Laboratory results show a gradual correction of hyponatremia, with sodium levels rising to 130 mEq/L, suggesting an effective response to fluid restriction and the cautious use of hypertonic saline. Despite these positive trends, the patient's respiratory status warrants attention. He exhibits mild tachypnea, with a respiratory rate of 22 breaths per minute, and occasional desaturation episodes, with oxygen saturation fluctuating between 90-92% on supplemental oxygen via nasal cannula. This respiratory pattern prompts a reevaluation of fluid management strategies to prevent pulmonary complications, balancing between sodium correction and fluid overload.

While the interventions appear to stabilize the patient's CNS and metabolic parameters, the team remains vigilant for signs of new complications. The potential for aspiration pneumonia, given the altered mental status and respiratory changes, necessitates preventive measures such as ensuring an elevated head-of-bed position and considering swallowing assessments. The clinical picture underscores the need for continuous monitoring and proactive adjustments in the management plan, emphasizing the importance of addressing interconnected systems to optimize recovery and prevent further complications.

Section 5

The patient continues to be closely monitored, and over the next several hours, there is a notable change in his respiratory status. Despite previous stabilization efforts, he begins to exhibit increased respiratory distress. His respiratory rate rises to 28 breaths per minute, and he becomes more tachypneic. Oxygen saturation dips further, ranging between 88-90% even with the nasal cannula delivering 3 liters per minute of oxygen. Auscultation of the lungs reveals decreased breath sounds in the right lower lobe, accompanied by coarse crackles. This clinical presentation raises the suspicion of a developing pulmonary complication, possibly aspiration pneumonia given the patient's recent neurological compromise and altered swallowing function.

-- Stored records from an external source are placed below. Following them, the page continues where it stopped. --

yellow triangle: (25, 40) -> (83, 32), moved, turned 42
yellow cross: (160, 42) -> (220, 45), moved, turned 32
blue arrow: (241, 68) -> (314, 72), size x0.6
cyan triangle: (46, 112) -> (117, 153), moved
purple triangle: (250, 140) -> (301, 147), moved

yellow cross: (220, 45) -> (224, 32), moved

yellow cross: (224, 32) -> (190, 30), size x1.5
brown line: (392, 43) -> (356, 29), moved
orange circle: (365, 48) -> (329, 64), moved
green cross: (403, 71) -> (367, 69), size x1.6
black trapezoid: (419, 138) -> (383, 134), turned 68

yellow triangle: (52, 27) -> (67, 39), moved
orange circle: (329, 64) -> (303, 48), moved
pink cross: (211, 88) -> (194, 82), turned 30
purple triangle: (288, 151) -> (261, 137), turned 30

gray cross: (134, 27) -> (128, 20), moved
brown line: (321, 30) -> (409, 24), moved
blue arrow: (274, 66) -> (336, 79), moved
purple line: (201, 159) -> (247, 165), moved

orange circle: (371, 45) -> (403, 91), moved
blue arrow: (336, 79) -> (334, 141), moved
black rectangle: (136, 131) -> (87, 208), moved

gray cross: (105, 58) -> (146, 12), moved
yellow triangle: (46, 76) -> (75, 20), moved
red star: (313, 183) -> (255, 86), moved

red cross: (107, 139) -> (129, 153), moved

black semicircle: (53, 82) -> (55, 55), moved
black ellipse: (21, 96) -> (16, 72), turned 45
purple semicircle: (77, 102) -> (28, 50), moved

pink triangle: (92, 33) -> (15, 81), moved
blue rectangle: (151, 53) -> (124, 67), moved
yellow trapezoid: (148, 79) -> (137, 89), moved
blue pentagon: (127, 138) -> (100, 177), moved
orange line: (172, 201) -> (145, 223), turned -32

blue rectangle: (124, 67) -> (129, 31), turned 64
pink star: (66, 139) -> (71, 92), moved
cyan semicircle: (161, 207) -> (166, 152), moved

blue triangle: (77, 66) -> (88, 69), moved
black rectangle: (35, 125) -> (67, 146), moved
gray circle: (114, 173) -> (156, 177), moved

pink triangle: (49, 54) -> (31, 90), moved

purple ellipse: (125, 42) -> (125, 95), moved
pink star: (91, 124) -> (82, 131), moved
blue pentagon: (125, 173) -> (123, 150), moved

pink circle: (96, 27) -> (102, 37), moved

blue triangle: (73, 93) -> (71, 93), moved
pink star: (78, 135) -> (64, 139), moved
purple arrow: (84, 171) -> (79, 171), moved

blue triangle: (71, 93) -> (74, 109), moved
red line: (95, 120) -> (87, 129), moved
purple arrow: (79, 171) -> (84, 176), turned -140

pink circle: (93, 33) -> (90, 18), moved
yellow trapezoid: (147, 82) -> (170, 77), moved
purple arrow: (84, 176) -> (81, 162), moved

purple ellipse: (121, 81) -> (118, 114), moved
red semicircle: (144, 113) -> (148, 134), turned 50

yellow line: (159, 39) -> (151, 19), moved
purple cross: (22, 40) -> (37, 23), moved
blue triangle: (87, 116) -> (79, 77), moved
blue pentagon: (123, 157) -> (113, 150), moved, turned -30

In response to these findings, the clinical team orders a chest X-ray, which reveals right lower lobe infiltrates consistent with aspiration pneumonia. Laboratory tests show an elevated white blood cell count of 14,000/mm³, indicating a possible infectious process. Given these new diagnostic results, the team initiates empirical antibiotic therapy to target potential pathogens commonly associated with aspiration pneumonia. The fluid management strategy is also adjusted to address the potential for pulmonary edema, balancing the need for adequate hydration with the risk of fluid overload.

This change in the patient's status necessitates a reevaluation of the current care plan. The team prioritizes optimizing respiratory support, including considering non-invasive ventilation options if the patient's oxygenation does not improve. The need for collaborative care becomes evident, with input from respiratory therapists, speech therapists for swallowing assessment, and infectious disease specialists to refine antibiotic therapy. The interconnectedness of the patient's systems highlights the importance of a comprehensive approach to prevent further deterioration and support recovery. The next phase of the patient's journey will focus on stabilizing respiratory function while continuing to monitor for other potential complications.